Historical population
| Census | Pop. | Note | %± |
| 2000 | 75 |  | — |
| 2010 | 100 |  | 33.3% |
| 2020 | 99 |  | −1.0% |
U.S. Decennial Census

=== Harrisburg CDP ===
As of the census of 2000, there were 75 people, 31 households, and 23 families residing in the CDP. The population density was 14.0 people per square mile (5.4/km^{2}). There were 33 housing units at an average density of 6.2/sq mi (2.4/km^{2}). The racial makeup of the CDP was 98.67% White, and 1.33% from two or more races. Hispanic or Latino of any race were 2.67% of the population.

There were 31 households, out of which 19.4% had children under the age of 18 living with them, 71.0% were married couples living together, 3.2% had a female householder with no husband present, and 22.6% were non-families. 16.1% of all households were made up of individuals, and 9.7% had someone living alone who was 65 years of age or older. The average household size was 2.42 and the average family size was 2.63.

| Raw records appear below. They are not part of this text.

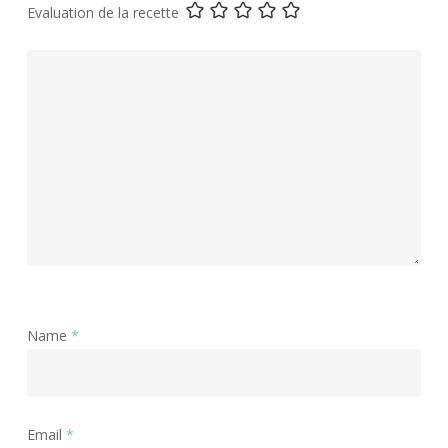
Evaluation de la recette
Name
*
Email
*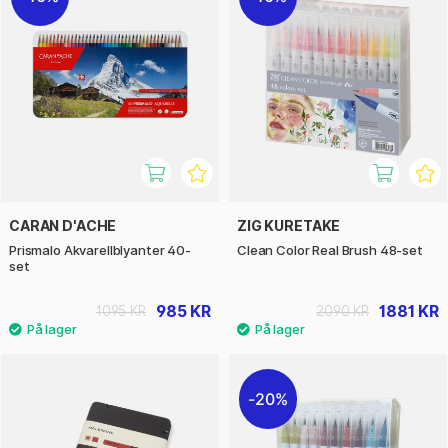
CARAN D'ACHE
ZIG KURETAKE
Prismalo Akvarellblyanter 40-
Clean Color Real Brush 48-set
set
985 KR
1881 KR
1095 KR
2090 KR
20%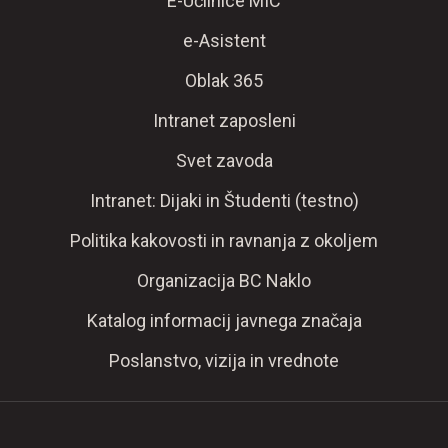
E-Učilnice MIC
e-Asistent
Oblak 365
Intranet zaposleni
Svet zavoda
Intranet: Dijaki in Študenti (testno)
Politika kakovosti in ravnanja z okoljem
Organizacija BC Naklo
Katalog informacij javnega značaja
Poslanstvo, vizija in vrednote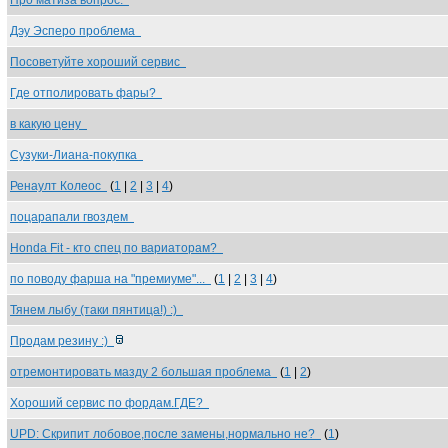
Про матиза вопрос.
Дэу Эсперо проблема
Посоветуйте хороший сервис
Где отполировать фары?
в какую цену
Сузуки-Лиана-покупка
Ренаулт Колеос
(
1
|
2
|
3
|
4
)
поцарапали гвоздем
Honda Fit - кто спец по вариаторам?
по поводу фарша на "премиуме"...
(
1
|
2
|
3
|
4
)
Тянем лыбу (таки пянтица!) :)
Продам резину :)
отремонтировать мазду 2 большая проблема
(
1
|
2
)
Хороший сервис по фордам.ГДЕ?
UPD: Скрипит лобовое,после замены,нормально не?
(
1
)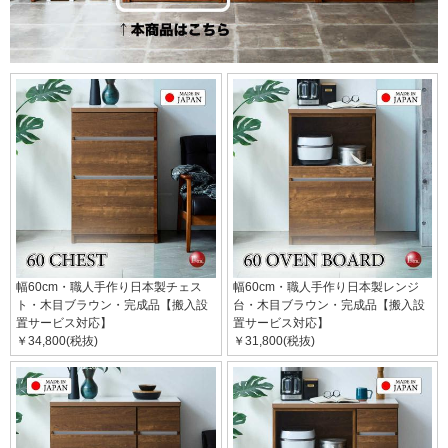
幅60cm・職人手作り日本製チェス
幅60cm・職人手作り日本製レンジ
ト・木目ブラウン・完成品【搬入設
台・木目ブラウン・完成品【搬入設
置サービス対応】
置サービス対応】
￥34,800(税抜)
￥31,800(税抜)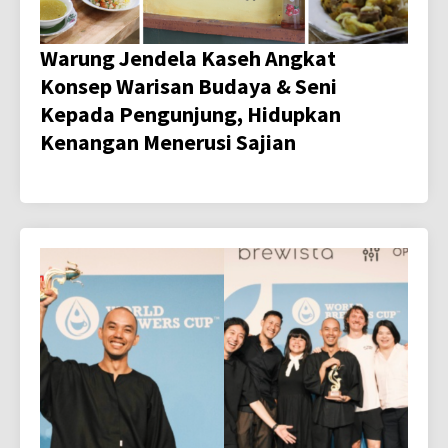
Warung Jendela Kaseh Angkat
Konsep Warisan Budaya & Seni
Kepada Pengunjung, Hidupkan
Kenangan Menerusi Sajian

In the CDP, the population was spread out, with 21.3% under the age of 18, 6.7% from 18 to 24, 14.7% from 25 to 44, 36.0% from 45 to 64, and 21.3% who were 65 years of age or older. The median age was 49 years. For every 100 females, there were 127.3 males. For every 100 females age 18 and over, there were 110.7 males.

The median income for a household in the CDP was $47,083, and the median income for a family was $50,625. Males had a median income of $43,750 versus $11,563 for females. The per capita income for the CDP was $19,992. There were no families and 2.7% of the population living below the poverty line, including no under eighteens and none of those over 64.